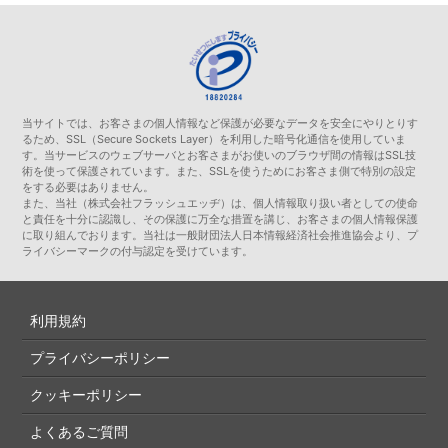
当サイトでは、お客さまの個人情報など保護が必要なデータを安全にやりとりす
るため、SSL（Secure Sockets Layer）を利用した暗号化通信を使用していま
す。当サービスのウェブサーバとお客さまがお使いのブラウザ間の情報はSSL技
術を使って保護されています。また、SSLを使うためにお客さま側で特別の設定
をする必要はありません。
また、当社（株式会社フラッシュエッヂ）は、個人情報取り扱い者としての使命
と責任を十分に認識し、その保護に万全な措置を講じ、お客さまの個人情報保護
に取り組んでおります。当社は一般財団法人日本情報経済社会推進協会より、プ
ライバシーマークの付与認定を受けています。
利用規約
プライバシーポリシー
クッキーポリシー
よくあるご質問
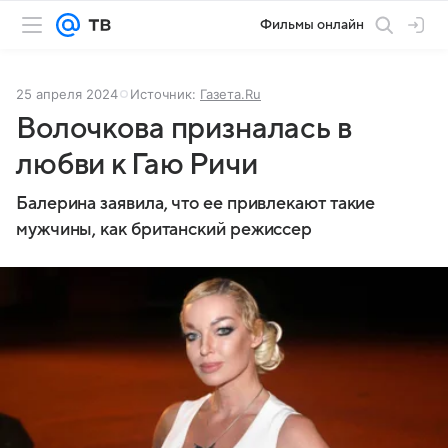
Фильмы онлайн
25 апреля 2024
Источник:
Газета.Ru
Волочкова призналась в
любви к Гаю Ричи
Балерина заявила, что ее привлекают такие
мужчины, как британский режиссер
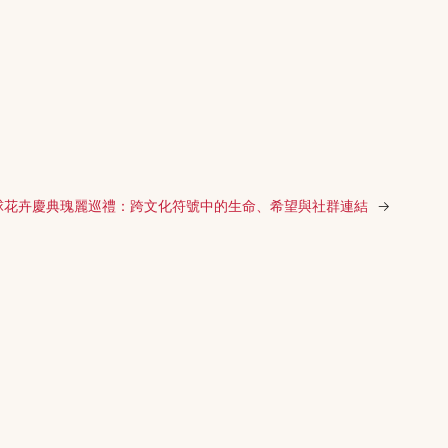
球花卉慶典瑰麗巡禮：跨文化符號中的生命、希望與社群連結
→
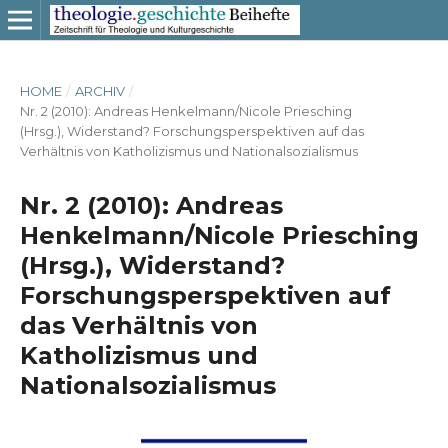
HOME
/
ARCHIV
/
Nr. 2 (2010): Andreas Henkelmann/Nicole Priesching
(Hrsg.), Widerstand? Forschungsperspektiven auf das
Verhältnis von Katholizismus und Nationalsozialismus
Nr. 2 (2010): Andreas
Henkelmann/Nicole Priesching
(Hrsg.), Widerstand?
Forschungsperspektiven auf
das Verhältnis von
Katholizismus und
Nationalsozialismus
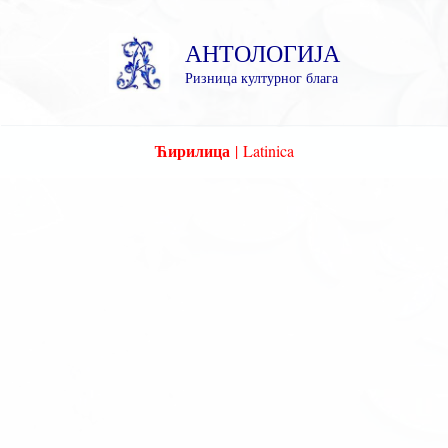
Пређи
на
АНТОЛОГИЈА
садржај
Ризница културног блага
Ћирилица
|
Latinica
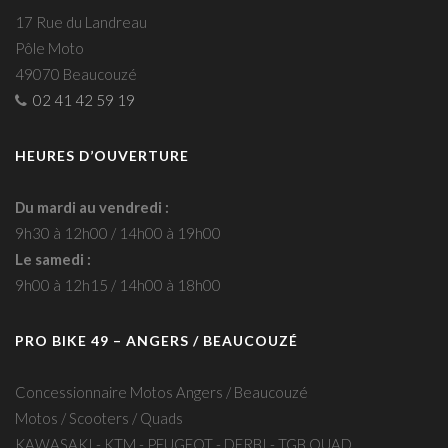
17 Rue du Landreau
Pôle Moto
49070 Beaucouzé
02 41 42 59 19
HEURES D’OUVERTURE
Du mardi au vendredi :
9h30 à 12h00 / 14h00 à 19h00
Le samedi :
9h00 à 12h15 / 14h00 à 18h00
PRO BIKE 49 – ANGERS / BEAUCOUZÉ
Concessionnaire Motos Angers / Beaucouzé
Motos / Scooters / Quads
KAWASAKI - KTM - PEUGEOT - DERBI - TGB QUAD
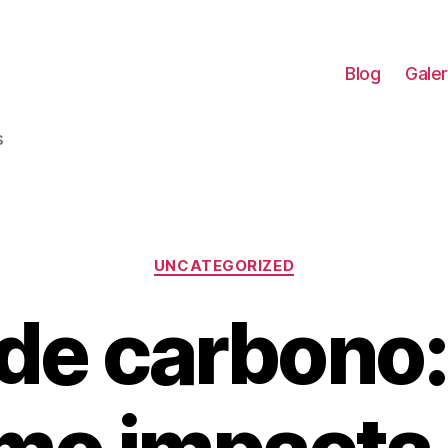
Blog
Galer
s
Categorías
UNCATEGORIZED
 de carbono:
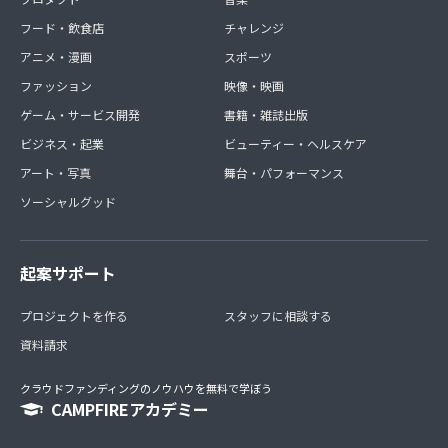
フード・飲食店
チャレンジ
アニメ・漫画
スポーツ
ファッション
映像・映画
ゲーム・サービス開発
書籍・雑誌出版
ビジネス・起業
ビューティー・ヘルスケア
アート・写真
舞台・パフォーマンス
ソーシャルグッド
起案サポート
プロジェクトを作る
スタッフに相談する
資料請求
クラウドファンディングのノウハウを無料で学ぼう
CAMPFIREアカデミー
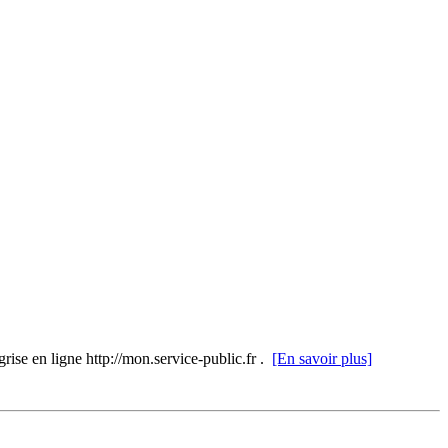
grise en ligne http://mon.service-public.fr .
[En savoir plus]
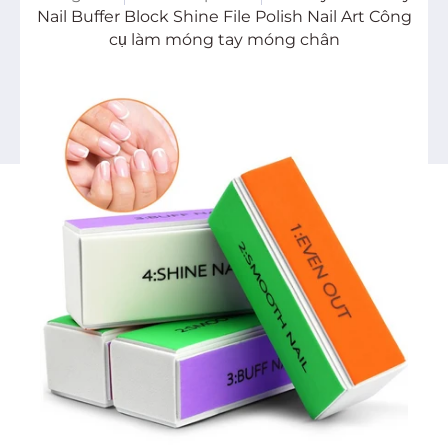
Nail Buffer Block Shine File Polish Nail Art Công
cụ làm móng tay móng chân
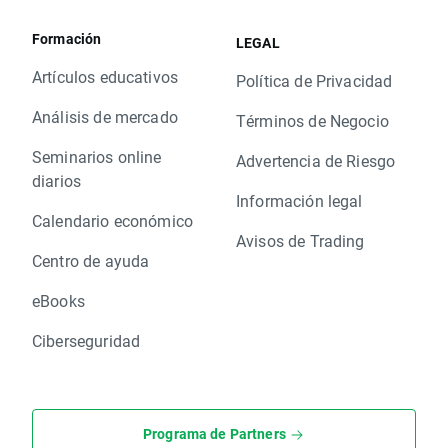
Formación
LEGAL
Artículos educativos
Política de Privacidad
Análisis de mercado
Términos de Negocio
Seminarios online
Advertencia de Riesgo
diarios
Información legal
Calendario económico
Avisos de Trading
Centro de ayuda
eBooks
Ciberseguridad
Programa de Partners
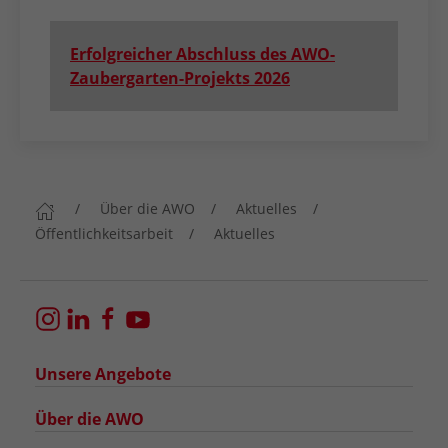
Erfolgreicher Abschluss des AWO-
Zaubergarten-Projekts 2026
Über die AWO
Aktuelles
Öffentlichkeitsarbeit
Aktuelles
Unsere Angebote
Über die AWO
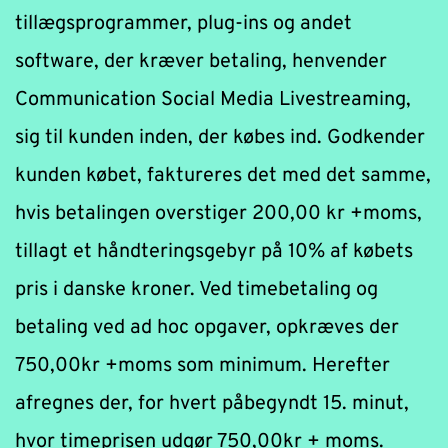
tillægsprogrammer, plug-ins og andet 
software, der kræver betaling, henvender 
Communication Social Media Livestreaming, 
sig til kunden inden, der købes ind. Godkender 
kunden købet, faktureres det med det samme, 
hvis betalingen overstiger 200,00 kr +moms, 
tillagt et håndteringsgebyr på 10% af købets 
pris i danske kroner. Ved timebetaling og 
betaling ved ad hoc opgaver, opkræves der 
750,00kr +moms som minimum. Herefter 
afregnes der, for hvert påbegyndt 15. minut, 
hvor timeprisen udgør 750,00kr + moms.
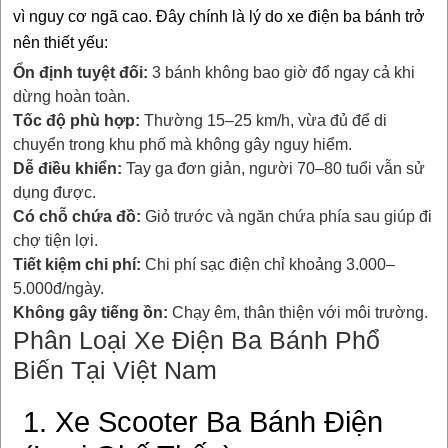
vì nguy cơ ngã cao. Đây chính là lý do xe điện ba bánh trở
nên thiết yếu:
Ổn định tuyệt đối:
3 bánh không bao giờ đổ ngay cả khi
dừng hoàn toàn.
Tốc độ phù hợp:
Thường 15–25 km/h, vừa đủ để di
chuyển trong khu phố mà không gây nguy hiểm.
Dễ điều khiển:
Tay ga đơn giản, người 70–80 tuổi vẫn sử
dụng được.
Có chỗ chứa đồ:
Giỏ trước và ngăn chứa phía sau giúp đi
chợ tiện lợi.
Tiết kiệm chi phí:
Chi phí sạc điện chỉ khoảng 3.000–
5.000đ/ngày.
Không gây tiếng ồn:
Chạy êm, thân thiện với môi trường.
Phân Loại Xe Điện Ba Bánh Phổ
Biến Tại Việt Nam
1. Xe Scooter Ba Bánh Điện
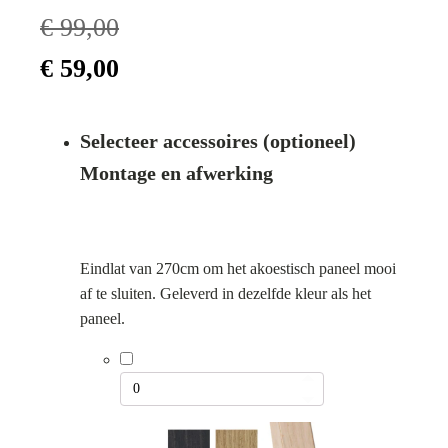
€
99,00
Oorspronkelijke
Huidige
€
59,00
prijs
prijs
Selecteer accessoires (optioneel)
was:
is:
Montage en afwerking
€ 99,00.
€ 59,00.
Eindlat van 270cm om het akoestisch paneel mooi
af te sluiten. Geleverd in dezelfde kleur als het
paneel.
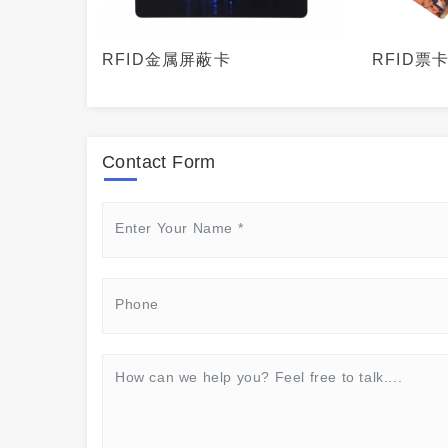
RFID金属屏蔽卡
RFID票
Contact Form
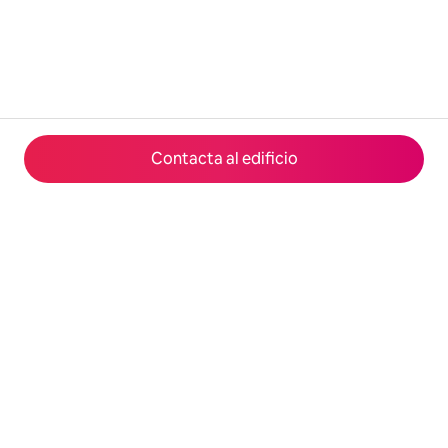
Contacta al edificio
© 2026 Airbnb, Inc.
Privacidad
·
Términos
________________________________________
- EXERCISE BRIEF: Above are the records; copy from them only the lines starting at the one containing "Centro de ayuda" and ending at the one containing "hvis betalingen overstiger", exactly and without pictures.

- ANSWER FOR THE TASK:
Centro de ayuda
eBooks
Ciberseguridad
Programa de Partners
Erfolgreicher Abschluss des AWO-
Zaubergarten-Projekts 2026
Über die AWO
Aktuelles
Öffentlichkeitsarbeit
Aktuelles
Unsere Angebote
Über die AWO
tillægsprogrammer, plug-ins og andet 
software, der kræver betaling, henvender 
Communication Social Media Livestreaming, 
sig til kunden inden, der købes ind. Godkender 
kunden købet, faktureres det med det samme, 
hvis betalingen overstiger 200,00 kr +moms, 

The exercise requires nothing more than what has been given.